En Italie, la formation de gouvernements composés d’experts est une pratique courante. Cela est devenu une nécessité instituée pour combler un vide juridique et institutionnel et résoudre des problèmes concrets. L’Italie y a eu recours à quatre reprises dans son histoire récente. A l’image du gouvernement de Mario Draghi, ex-président de la Banque centrale européenne, nommé en 2021 à la tête du Conseil italien. La décision avait permis de rassurer les marchés financiers mais s’était soldée un an et demi plus tard par l’arrivée au pouvoir de Giorgia Meloni, présidente du parti d’extrême droite Fratelli d’Italia.

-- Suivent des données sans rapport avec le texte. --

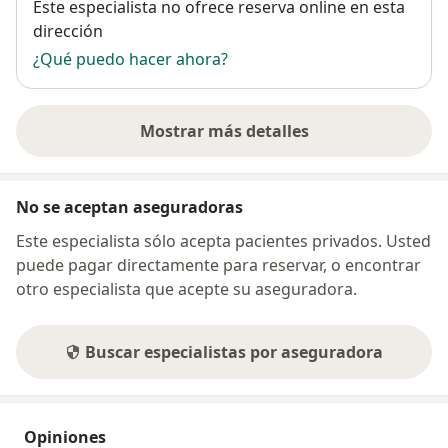
Disponibilidad
Este especialista no ofrece reserva online en esta
dirección
¿Qué puedo hacer ahora?
Mostrar más detalles
sobre la dirección
No se aceptan aseguradoras
Este especialista sólo acepta pacientes privados. Usted
puede pagar directamente para reservar, o encontrar
otro especialista que acepte su aseguradora.
Buscar especialistas por aseguradora
Opiniones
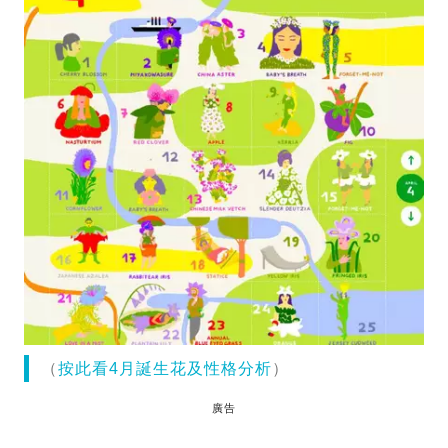
（
按此看4月誕生花及性格分析
）
廣告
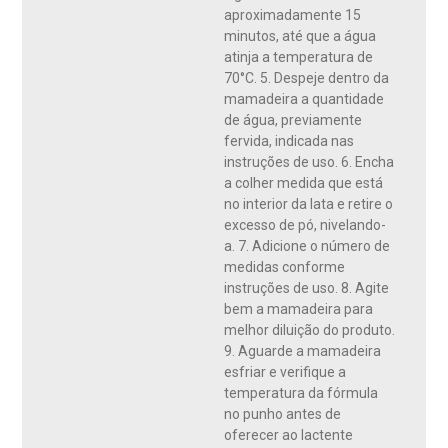
aproximadamente 15
minutos, até que a água
atinja a temperatura de
70°C. 5. Despeje dentro da
mamadeira a quantidade
de água, previamente
fervida, indicada nas
instruções de uso. 6. Encha
a colher medida que está
no interior da lata e retire o
excesso de pó, nivelando-
a. 7. Adicione o número de
medidas conforme
instruções de uso. 8. Agite
bem a mamadeira para
melhor diluição do produto.
9. Aguarde a mamadeira
esfriar e verifique a
temperatura da fórmula
no punho antes de
oferecer ao lactente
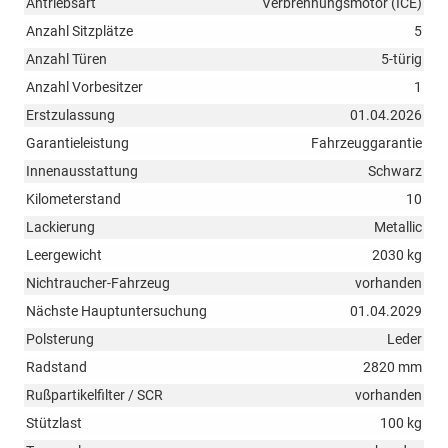
Antriebsart
Verbrennungsmotor (ICE)
Anzahl Sitzplätze
5
Anzahl Türen
5-türig
Anzahl Vorbesitzer
1
Erstzulassung
01.04.2026
Garantieleistung
Fahrzeuggarantie
Innenausstattung
Schwarz
Kilometerstand
10
Lackierung
Metallic
Leergewicht
2030 kg
Nichtraucher-Fahrzeug
vorhanden
Nächste Hauptuntersuchung
01.04.2029
Polsterung
Leder
Radstand
2820 mm
Rußpartikelfilter / SCR
vorhanden
Stützlast
100 kg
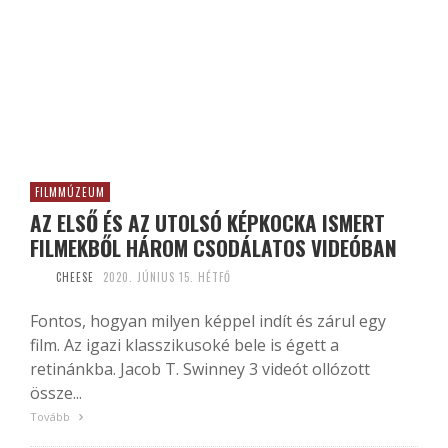
FILMMÚZEUM
AZ ELSŐ ÉS AZ UTOLSÓ KÉPKOCKA ISMERT
FILMEKBŐL HÁROM CSODÁLATOS VIDEÓBAN
CHEESE
2020. JÚNIUS 15. HÉTFŐ
Fontos, hogyan milyen képpel indít és zárul egy
film. Az igazi klasszikusoké bele is égett a
retinánkba. Jacob T. Swinney 3 videót ollózott
össze...
Tovább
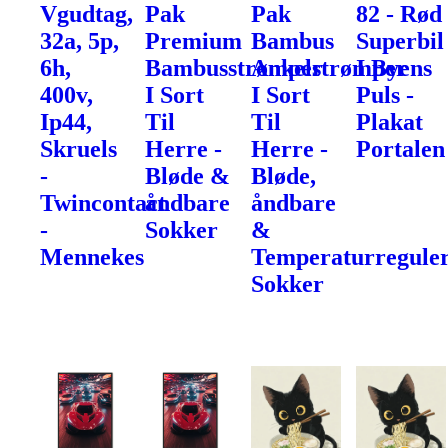
Vgudtag,
Pak
Pak
82 - Rød
32a, 5p,
Premium
Bambus
Superbil
6h,
Bambusstrømper
Ankelstrømper
I Byens
400v,
I Sort
I Sort
Puls -
Ip44,
Til
Til
Plakat
Skruels
Herre -
Herre -
Portalen
-
Bløde &
Bløde,
Twincontact
åndbare
åndbare
-
Sokker
&
Mennekes
Temperaturregule
Sokker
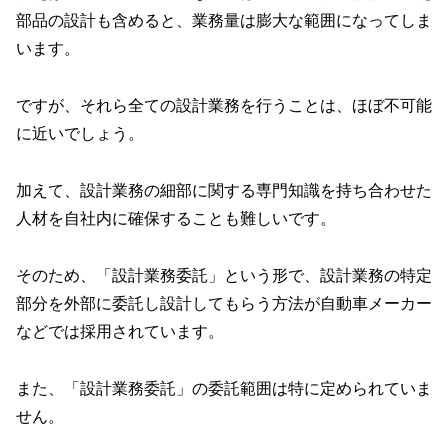
部品の設計も含めると、業務量は膨大な範囲になってしま
います。
ですが、それら全ての設計業務を行うことは、ほぼ不可能
に近いでしょう。
加えて、設計業務の細部に関する専門知識を持ち合わせた
人材を自社内に確保することも難しいです。
そのため、「設計業務委託」という形で、設計業務の特定
部分を外部に委託し設計してもらう方法が自動車メーカー
などでは採用されています。
また、「設計業務委託」の委託範囲は特に定められていま
せん。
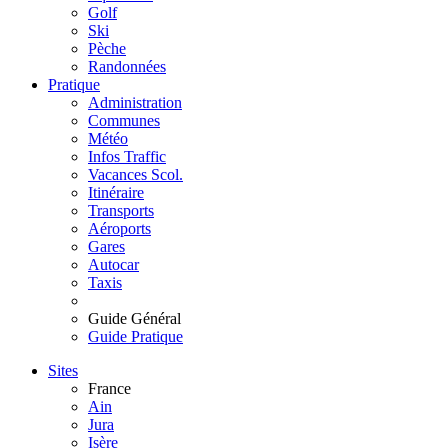
Golf
Ski
Pèche
Randonnées
Pratique
Administration
Communes
Météo
Infos Traffic
Vacances Scol.
Itinéraire
Transports
Aéroports
Gares
Autocar
Taxis
Guide Général
Guide Pratique
Sites
France
Ain
Jura
Isère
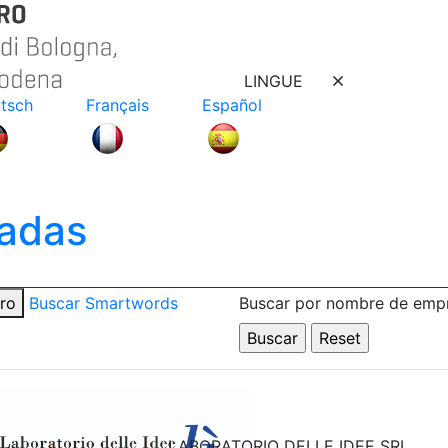
LINGUE
tsch
Français
Español
adas
tro
Buscar Smartwords
Buscar por nombre de emp
LABORATORIO DELLE IDEE SRL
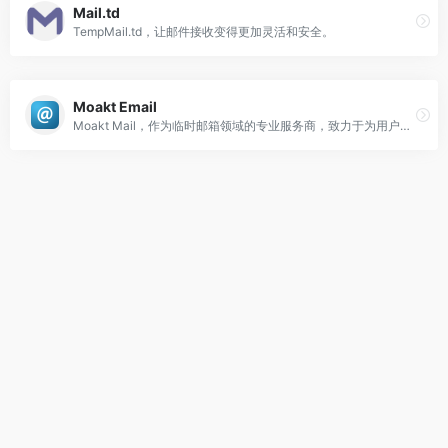
Mail.td
TempMail.td，让邮件接收变得更加灵活和安全。
Moakt Email
Moakt Mail，作为临时邮箱领域的专业服务商，致力于为用户提供高效、便捷的临时邮箱解决方案。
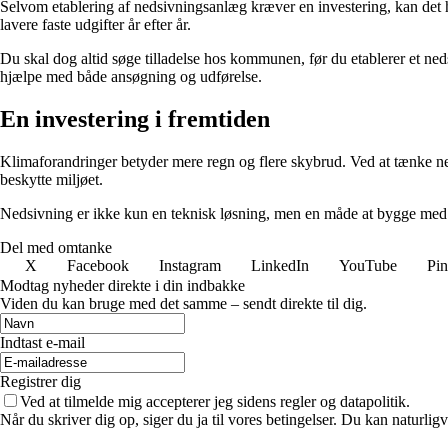
Selvom etablering af nedsivningsanlæg kræver en investering, kan det 
lavere faste udgifter år efter år.
Du skal dog altid søge tilladelse hos kommunen, før du etablerer et ne
hjælpe med både ansøgning og udførelse.
En investering i fremtiden
Klimaforandringer betyder mere regn og flere skybrud. Ved at tænke ned
beskytte miljøet.
Nedsivning er ikke kun en teknisk løsning, men en måde at bygge med 
Del med omtanke
X
Facebook
Instagram
LinkedIn
YouTube
Pin
Modtag nyheder direkte i din indbakke
Viden du kan bruge med det samme – sendt direkte til dig.
Indtast e-mail
Registrer dig
Ved at tilmelde mig accepterer jeg sidens regler og datapolitik.
Når du skriver dig op, siger du ja til vores betingelser. Du kan naturlig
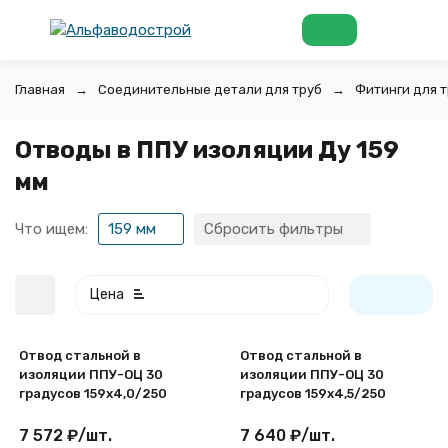
Главная
Соединительные детали для труб
Фитинги для т
Отводы в ППУ изоляции Ду 159
мм
Что ищем:
159 мм
Сбросить фильтры
Цена
Отвод стальной в
Отвод стальной в
изоляции ППУ-ОЦ 30
изоляции ППУ-ОЦ 30
градусов 159х4,0/250
градусов 159х4,5/250
7 572
₽
/
шт.
7 640
₽
/
шт.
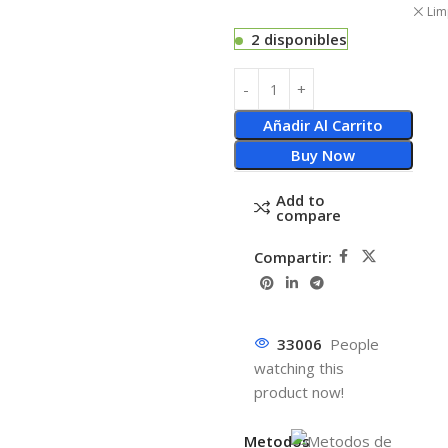
Lim
2 disponibles
Añadir Al Carrito
Buy Now
Add to
compare
Compartir:
33006
People
watching this
product now!
Metodos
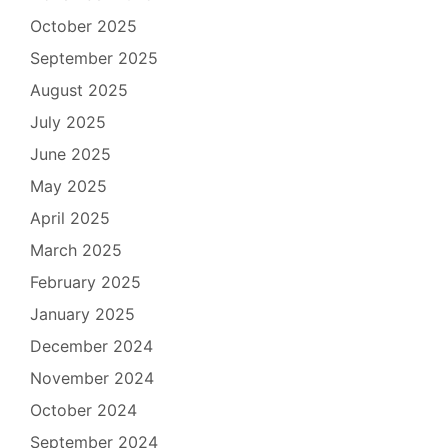
October 2025
September 2025
August 2025
July 2025
June 2025
May 2025
April 2025
March 2025
February 2025
January 2025
December 2024
November 2024
October 2024
September 2024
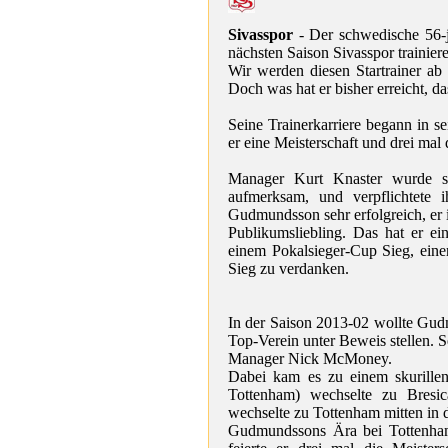
Sivasspor
- Der schwedische 56-
nächsten Saison Sivasspor trainier
Wir werden diesen Startrainer ab
Doch was hat er bisher erreicht, d
Seine Trainerkarriere begann in 
er eine Meisterschaft und drei ma
Manager Kurt Knaster wurde sc
aufmerksam, und verpflichtete 
Gudmundsson sehr erfolgreich, er i
Publikumsliebling. Das hat er e
einem Pokalsieger-Cup Sieg, einer
Sieg zu verdanken.
In der Saison 2013-02 wollte Gud
Top-Verein unter Beweis stellen. 
Manager Nick McMoney.
Dabei kam es zu einem skurillen
Tottenham) wechselte zu Bresi
wechselte zu Tottenham mitten in 
Gudmundssons Ära bei Tottenham 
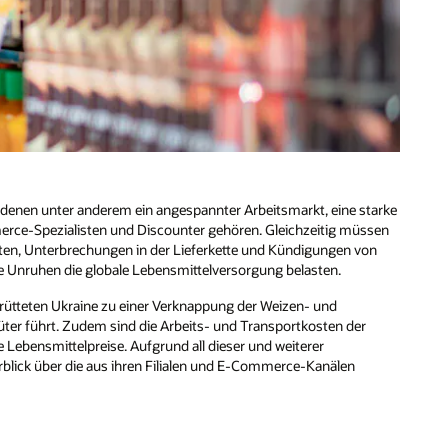
 denen unter anderem ein angespannter Arbeitsmarkt, eine starke
erce-Spezialisten und Discounter gehören. Gleichzeitig müssen
en, Unterbrechungen in der Lieferkette und Kündigungen von
e Unruhen die globale Lebensmittelversorgung belasten.
rütteten Ukraine zu einer Verknappung der Weizen- und
ter führt. Zudem sind die Arbeits- und Transportkosten der
Lebensmittelpreise. Aufgrund all dieser und weiterer
rblick über die aus ihren Filialen und E-Commerce-Kanälen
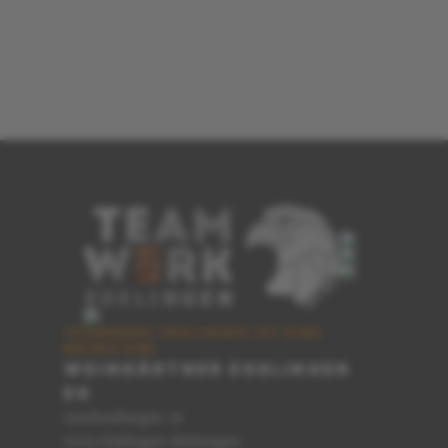
TEAMWERK ESSLINGEN IST EINE
MARKE DER
WEINGÄRTNER ESSLINGEN
EG
Lerchenbergstr. 16
73733 Esslingen-Mettingen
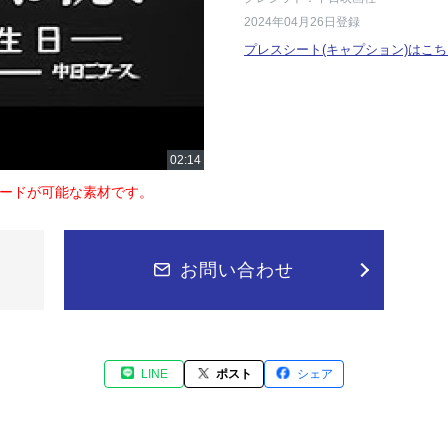
2024年04月26日登録
プレスシート(キャプション)はこち
ードが可能な素材です。
お問い合わせ
LINE
ポスト
シェア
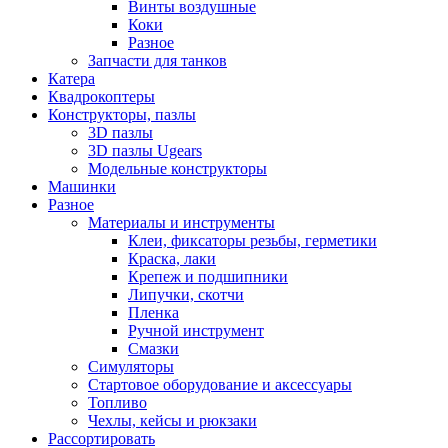
Винты воздушные
Коки
Разное
Запчасти для танков
Катера
Квадрокоптеры
Конструкторы, пазлы
3D пазлы
3D пазлы Ugears
Модельные конструкторы
Машинки
Разное
Материалы и инструменты
Клеи, фиксаторы резьбы, герметики
Краска, лаки
Крепеж и подшипники
Липучки, скотчи
Пленка
Ручной инструмент
Смазки
Симуляторы
Стартовое оборудование и аксессуары
Топливо
Чехлы, кейсы и рюкзаки
Рассортировать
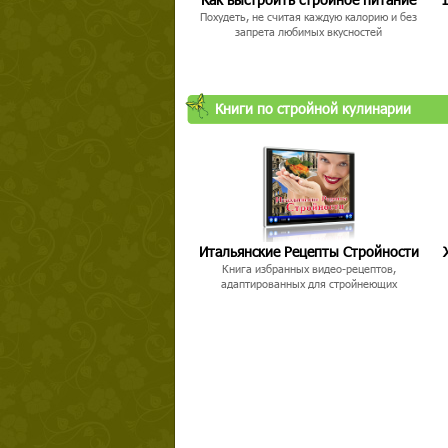
Похудеть, не считая каждую калорию и без
запрета любимых вкусностей
Книги по стройной кулинарии
Итальянские Рецепты Стройности
Книга избранных видео-рецептов,
адаптированных для стройнеющих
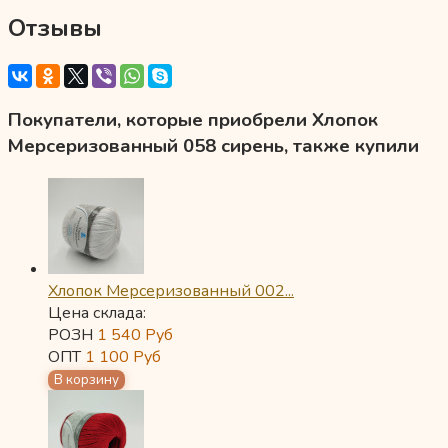
Отзывы
Покупатели, которые приобрели Хлопок
Мерсеризованный 058 сирень, также купили
Хлопок Мерсеризованный 002...
Цена склада:
РОЗН
1 540
Руб
ОПТ
1 100
Руб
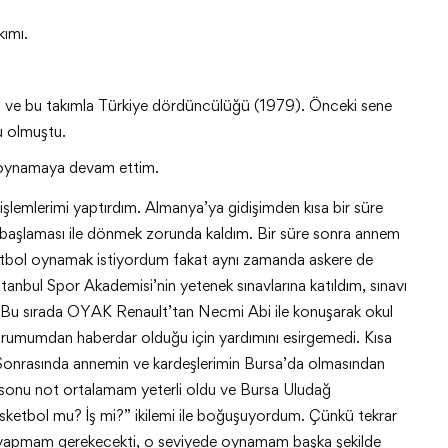
kımı.
ı ve bu takımla Türkiye dördüncülüğü (1979). Önceki sene
u olmuştu.
 oynamaya devam ettim.
işlemlerimi yaptırdım. Almanya’ya gidişimden kısa bir süre
başlaması ile dönmek zorunda kaldım. Bir süre sonra annem
etbol oynamak istiyordum fakat aynı zamanda askere de
nbul Spor Akademisi’nin yetenek sınavlarına katıldım, sınavı
 Bu sırada OYAK Renault’tan Necmi Abi ile konuşarak okul
durumumdan haberdar olduğu için yardımını esirgemedi. Kısa
 Sonrasında annemin ve kardeşlerimin Bursa’da olmasından
onu not ortalamam yeterli oldu ve Bursa Uludağ
asketbol mu? İş mi?” ikilemi ile boğuşuyordum. Çünkü tekrar
apmam gerekecekti, o seviyede oynamam başka şekilde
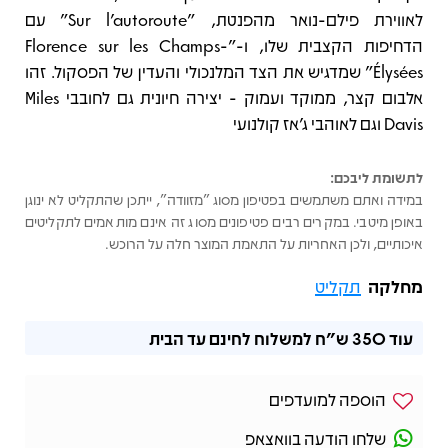
לאווירת פילם-נואר מהפנטת, "Sur l'autoroute" עם
הדחיפות הקצבית שלו, ו-"Florence sur les Champs-
Élysées" שמדגיש את הצד המלנכולי והעדין של הפסקול. זהו
אלבום קצר, ממוקד ועמוק - יצירה חיונית גם לחובבי Miles
Davis וגם לאוהבי ג'אז קולנועי
לתשומת ליבכם:
במידה ואתם משתמשים בפטיפון מסוג "מזוודה", ייתכן שהתקליט לא ינוגן
באופן מיטבי. במקרים רבים פטיפונים מסוג זה אינם מותאמים לתקליטים
איכותיים, ולכן האחריות על התאמת המוצר חלה על הרוכש.
מחלקה
תקליט
עוד
350 ש"ח
למשלוח לחינם עד הבית
הוספה למועדפים
שלחו הודעה בוואצאפ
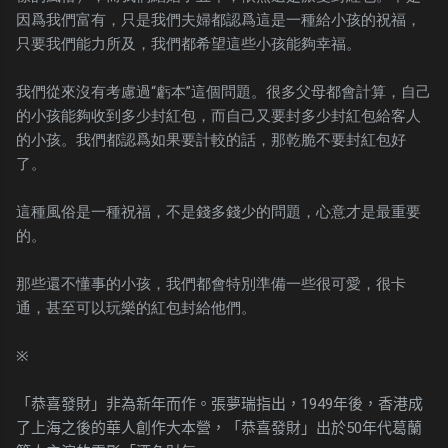
因爲我們富有，只是我們夫婦都認爲這是一種給小孩的祝福，
只要我們能力所及，我們都希望這些小孩能夠幸福。
我們從來沒有考慮過“虧本”這個問題。很多父母都會計算，自己
的小孩能夠收到多少封紅包，而自己又要封多少封紅包給客人
的小孩。我們都認爲如果要計較的話，那乾脆不要封紅包好
了。
這種風俗是一種祝福，不是錢多錢少的問題，心意才是最重要
的。
那些還不懂事的小孩，我們都會特別準備一些很可愛，很卡
通，甚至可以玩樂的紅包封給他們。
※
「恭喜發財」非為新年而作。
張夢瑞指出，1949年後，香港成
了上海之後的華人創作大本營，「恭喜發財」出於50年代葛蘭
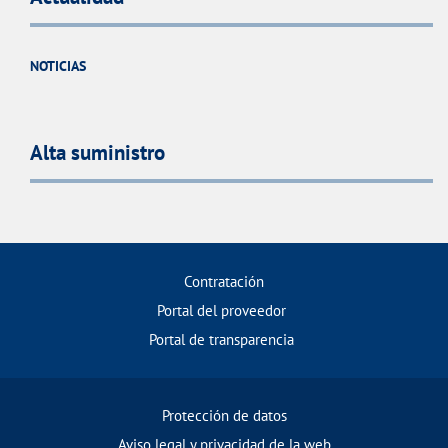
NOTICIAS
Alta suministro
Contratación
Portal del proveedor
Portal de transparencia
Protección de datos
Aviso legal y privacidad de la web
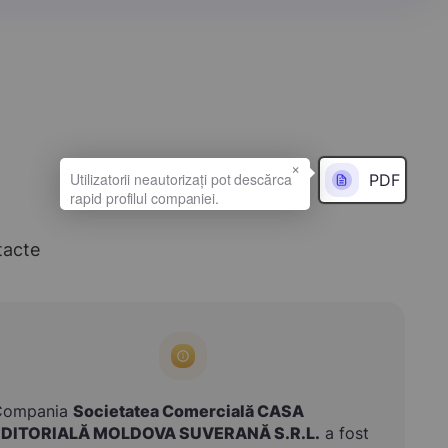
×
PDF
tacte
Compania
Societatea Comercială CASA
EDITORIALĂ MOLDOVA SUVERANĂ S.R.L.
a fost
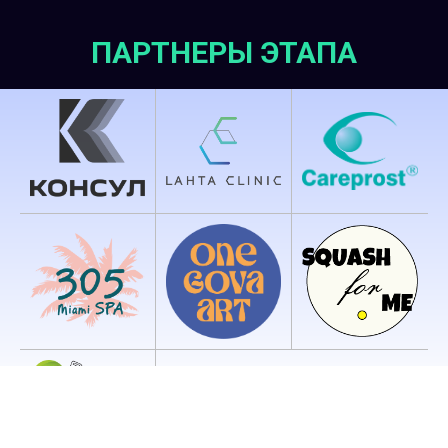
ПАРТНЕРЫ ЭТАПА
Мы в соцсетях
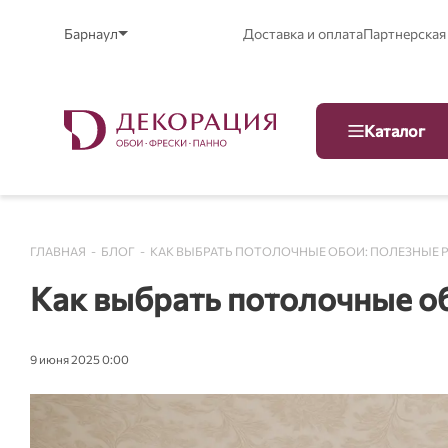
Барнаул
Доставка и оплата
Партнерская
Каталог
ГЛАВНАЯ
-
БЛОГ
-
КАК ВЫБРАТЬ ПОТОЛОЧНЫЕ ОБОИ: ПОЛЕЗНЫЕ
Как выбрать потолочные 
9 июня 2025 0:00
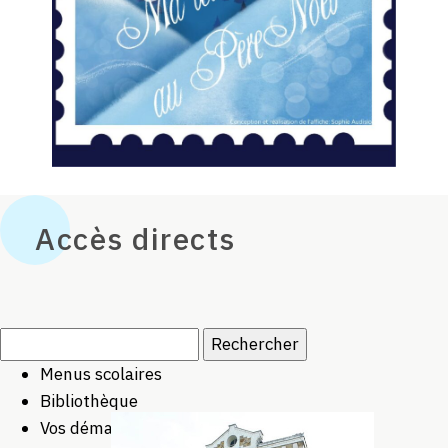
Accès directs
Rechercher :
Menus scolaires
Bibliothèque
Vos démarches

Gérer « les affaires courantes »

En France, un gouvernement technique dépolitisé permettrait de passer plus sereinement le cap des Jeux olympiques (26 juillet au 11 août) et Paralympiques (28 août au 8 septembre). Et d’adopter à l’automne le vote du budget pour 2025 par l’intermédiaire du 49.3 et d’une ordonnance. Après le budget, en revanche « il est possible d’imaginer des alliances baroques », affirme Benjamin Morel, « entre les LR et le RN par exemple ». Car force est de constater que partout en Europe, « les digues ont sauté » estime Benjamin Morel, et des gouvernements de coalition composés de la droite et de l’extrême droite se sont alliés pour gouverner.